### Task requirements
Look below for the line that has "現在就了解課程，讓英文成為你通往未來的關鍵能力。"; output exactly from it through the line that has "窗户，查询到该产品的原材料供应商、生产厂家、生产日期等", and leave the pictures out.

BEGIN

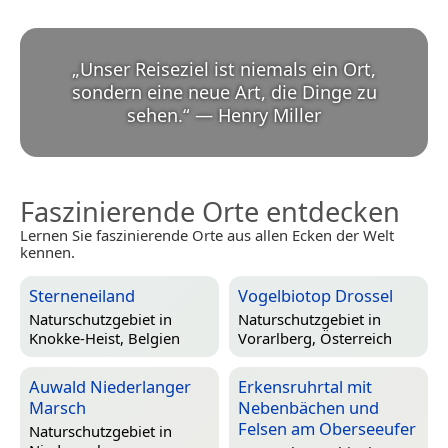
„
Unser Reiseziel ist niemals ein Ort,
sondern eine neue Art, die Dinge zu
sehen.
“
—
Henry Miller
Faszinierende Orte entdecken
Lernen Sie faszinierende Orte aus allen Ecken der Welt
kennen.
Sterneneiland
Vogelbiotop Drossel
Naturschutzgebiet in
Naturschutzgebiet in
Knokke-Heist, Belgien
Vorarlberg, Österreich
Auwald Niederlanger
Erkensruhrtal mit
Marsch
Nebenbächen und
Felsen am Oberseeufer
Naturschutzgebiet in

END
BEGIN

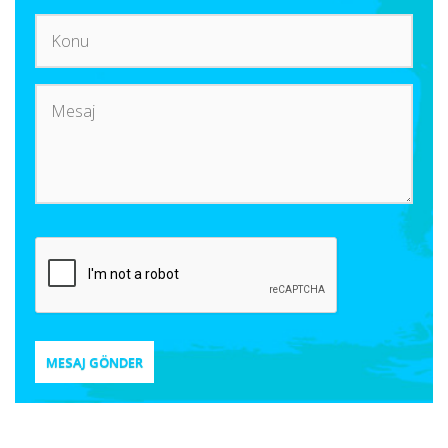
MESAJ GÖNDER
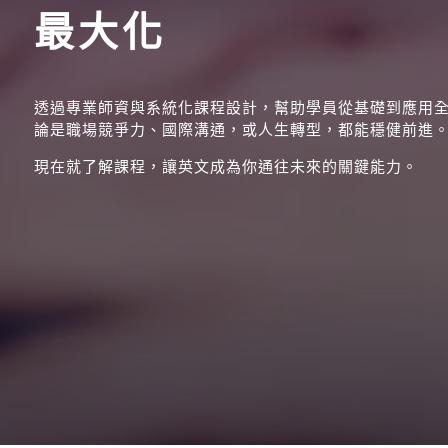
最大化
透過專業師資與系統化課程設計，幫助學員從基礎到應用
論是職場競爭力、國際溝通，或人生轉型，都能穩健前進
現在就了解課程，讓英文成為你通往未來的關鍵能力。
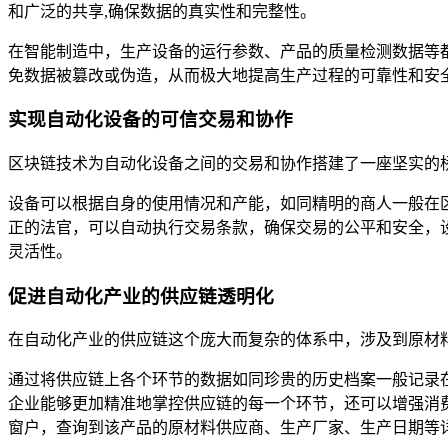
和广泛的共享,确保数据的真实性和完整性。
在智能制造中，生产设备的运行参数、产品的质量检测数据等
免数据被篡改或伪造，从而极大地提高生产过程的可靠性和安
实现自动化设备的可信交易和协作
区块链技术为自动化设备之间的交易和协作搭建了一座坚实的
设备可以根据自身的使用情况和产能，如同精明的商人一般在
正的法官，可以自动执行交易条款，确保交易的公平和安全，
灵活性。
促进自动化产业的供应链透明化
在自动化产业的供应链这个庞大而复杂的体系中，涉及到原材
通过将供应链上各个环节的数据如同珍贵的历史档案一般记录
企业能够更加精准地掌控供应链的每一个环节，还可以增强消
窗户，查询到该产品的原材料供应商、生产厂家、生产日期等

END

### Written answer
現在就了解課程，讓英文成為你通往未來的關鍵能力。
和广泛的共享,确保数据的真实性和完整性。
在智能制造中，生产设备的运行参数、产品的质量检测数据等
免数据被篡改或伪造，从而极大地提高生产过程的可靠性和安
实现自动化设备的可信交易和协作
区块链技术为自动化设备之间的交易和协作搭建了一座坚实的
设备可以根据自身的使用情况和产能，如同精明的商人一般在
正的法官，可以自动执行交易条款，确保交易的公平和安全，
灵活性。
促进自动化产业的供应链透明化
在自动化产业的供应链这个庞大而复杂的体系中，涉及到原材
通过将供应链上各个环节的数据如同珍贵的历史档案一般记录
企业能够更加精准地掌控供应链的每一个环节，还可以增强消
窗户，查询到该产品的原材料供应商、生产厂家、生产日期等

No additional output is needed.